EG: This prize was awarded for the best proposal with commercial interest for the development of a novel therapeutic strategy that has promising potential for the treatment of cancer. My proposal was considered worthy of investment and further development. It was awarded by New York City venture capital investment groups that found our project highly promising for further development into a therapeutic and establishing start-up company. It is often necessary that the translation of our discoveries in the lab into treatments that benefit patients requires investments and partnerships like this. The work awarded concerns an oncogenic gene whose mutations and alterations have been implicated in various cancers, including melanoma, colorectal, lung, thyroid, and pancreatic cancers. This oncogenic gene produces an enzyme named BRAF, which is critical in controlling the proliferation of many cancers. We have studied this protein and identified how it forms dimers, two BRAF molecules interacting together, and how they can be effectively inhibited. We have developed a new drug showing promising activity and selectivity for inhibiting BRAF and suppressing the growth of melanoma, colorectal, and non-small cell lung cancer cells.

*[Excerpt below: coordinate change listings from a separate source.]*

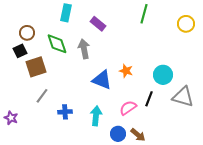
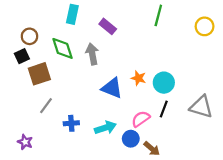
cyan circle: (163, 75) -> (164, 83), moved
cyan arrow: (96, 116) -> (105, 128), turned 66
purple star: (11, 118) -> (25, 142), moved
blue circle: (118, 134) -> (131, 139), moved

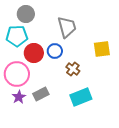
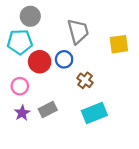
yellow square: (102, 49) -> (119, 44), moved
pink circle: (17, 74) -> (20, 86), size x0.6

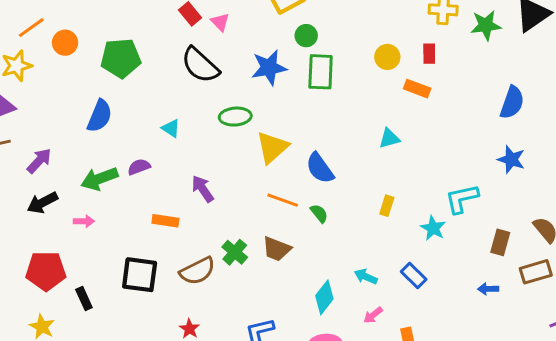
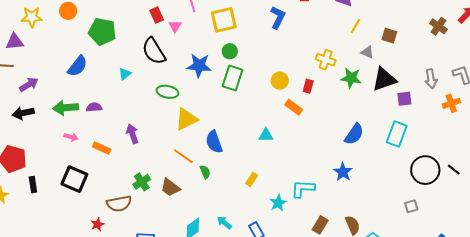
cyan triangle: (171, 128) -> (125, 74), moved, turned 32
pink arrow: (84, 221) -> (71, 137), moved
brown semicircle: (197, 271) -> (119, 203), moved

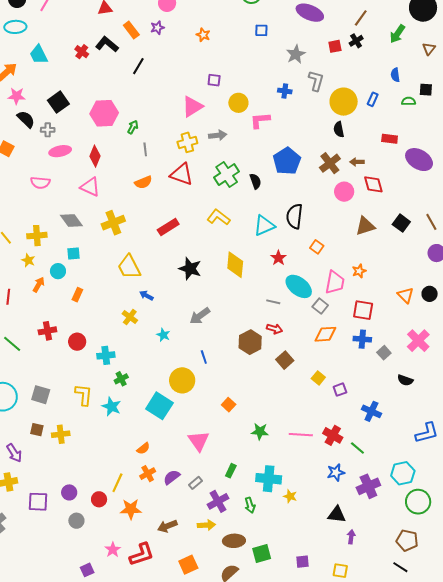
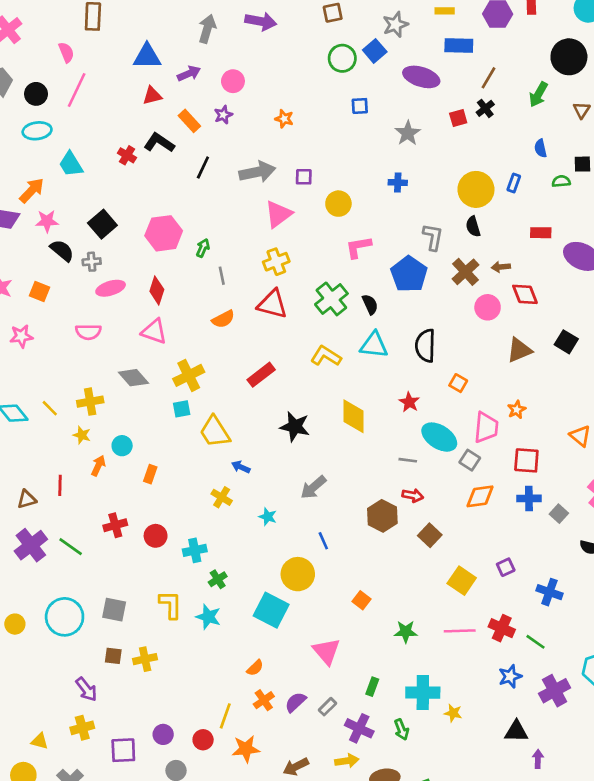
gray L-shape: (316, 81) -> (433, 237), moved
pink L-shape: (260, 120) -> (358, 247), moved
gray arrow: (218, 135) -> (257, 172), moved, size x1.5
cyan triangle: (264, 226) -> (374, 345), moved, turned 35
cyan square: (73, 254) -> (182, 409), moved
yellow square: (318, 378) -> (462, 581), moved, size x1.5
purple cross: (218, 501) -> (359, 728), turned -30

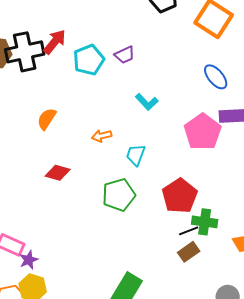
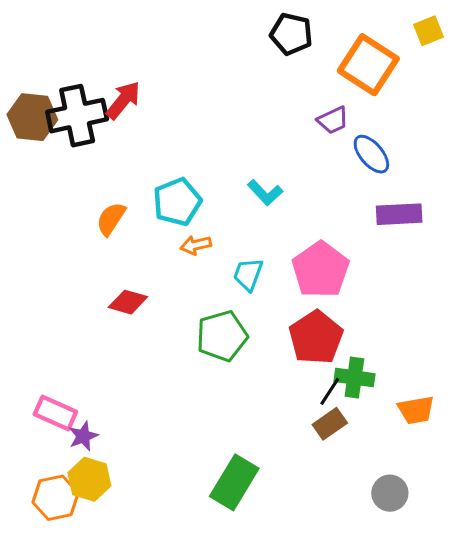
purple trapezoid: (125, 55) -> (333, 120), moved
cyan pentagon: (89, 60) -> (177, 202), moved
pink pentagon: (203, 132) -> (321, 270), moved
black line: (189, 231) -> (330, 391), turned -36

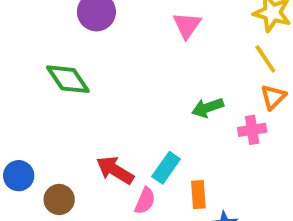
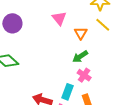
orange triangle: (273, 97) -> (81, 33), moved
pink cross: (252, 130) -> (84, 75), moved, turned -32

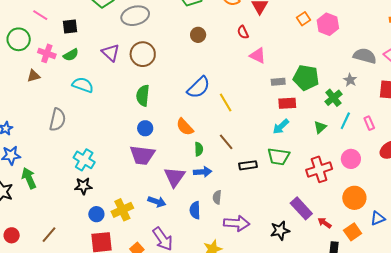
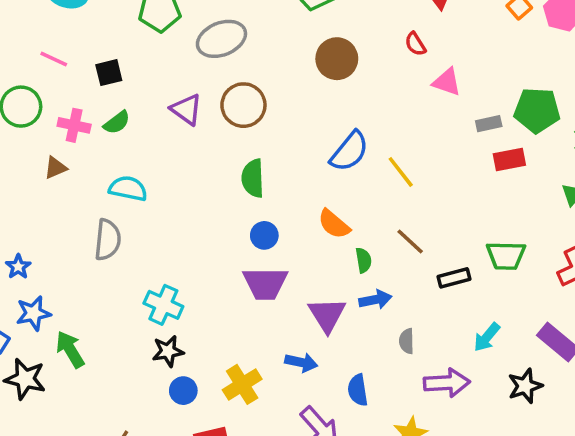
brown circle: (198, 35) -> (337, 59), size x1.5
cyan semicircle: (83, 85) -> (128, 189), moved
cyan arrow: (281, 127) -> (487, 337), moved
blue semicircle: (195, 210) -> (358, 390), moved
blue circle: (96, 214) -> (183, 391), moved

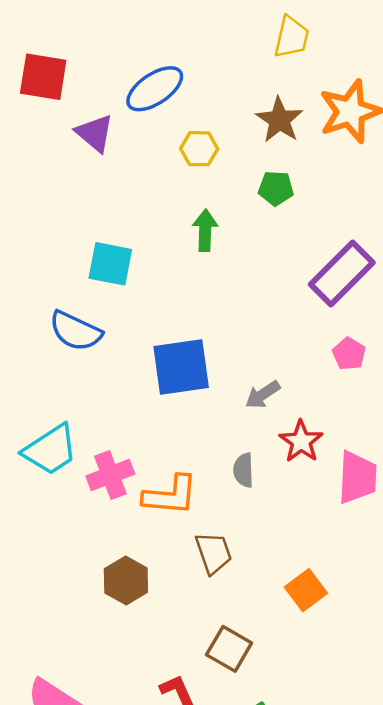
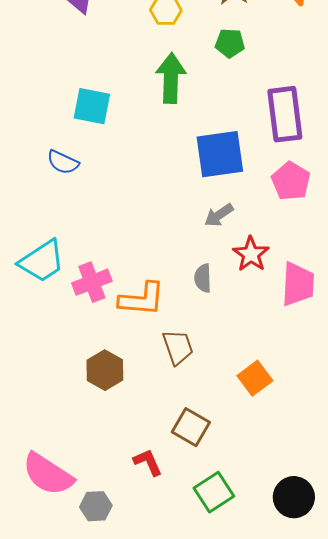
green arrow: (205, 230) -> (171, 78), size x1.4
purple rectangle: (342, 273) -> (285, 114), turned -52
blue semicircle: (76, 331) -> (63, 162), size x0.7
pink pentagon: (349, 354) -> (291, 181), size x1.4
blue square: (181, 367) -> (220, 154), moved

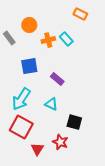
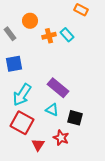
blue square: (29, 66) -> (14, 64), moved
purple rectangle: (57, 79) -> (58, 88), moved, size x1.5
cyan triangle: (51, 104) -> (52, 110), moved

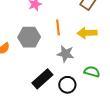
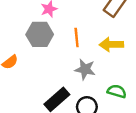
gray hexagon: (29, 37) -> (40, 34), moved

Additionally, our patented technology provides a framework to develop inhibitors for a range of solid tumors and blood cancers that do not respond or that develop resistance to existing FDA-approved cancer treatments.
TNH: What are you and your team developing now?
EG: Our lab constantly considers different mechanisms and proteins that become dysfunctional and causes vulnerable cells to succumb 0to stress or uncontrolled proliferation. We have recently explored other life-and-death decision-making proteins in healthy and malignant cells. We have also made significant progress with understanding a pair of similar proteins named mitofusins, which are responsible for regulating mitochondria – the energy powerhouse of our cells. Mitofusins enable mitochondria to fuse when the cell needs more energy to stay healthy or can cause the fragmentation and degradation of mitochondria when mitochondria appear dysfunctional. We have recently identified drugs that can activate or inhibit mitofusins and, subsequently, mitochondria in providing energy and necessary functions in the cell. This discovery has significant potential to treat mitofusin dysfunction-related diseases such as cancer, neurodegeneration, type 2 diabetes, and rare mitochondrial and neurological diseases. We have demonstrated recently how mitofusin inhibitors can have an important activity in cancer cells and we foresee that mitofusin-targeting therapeutics would be an important addition to the armamentarium for patients to combat various cancers and other diseases.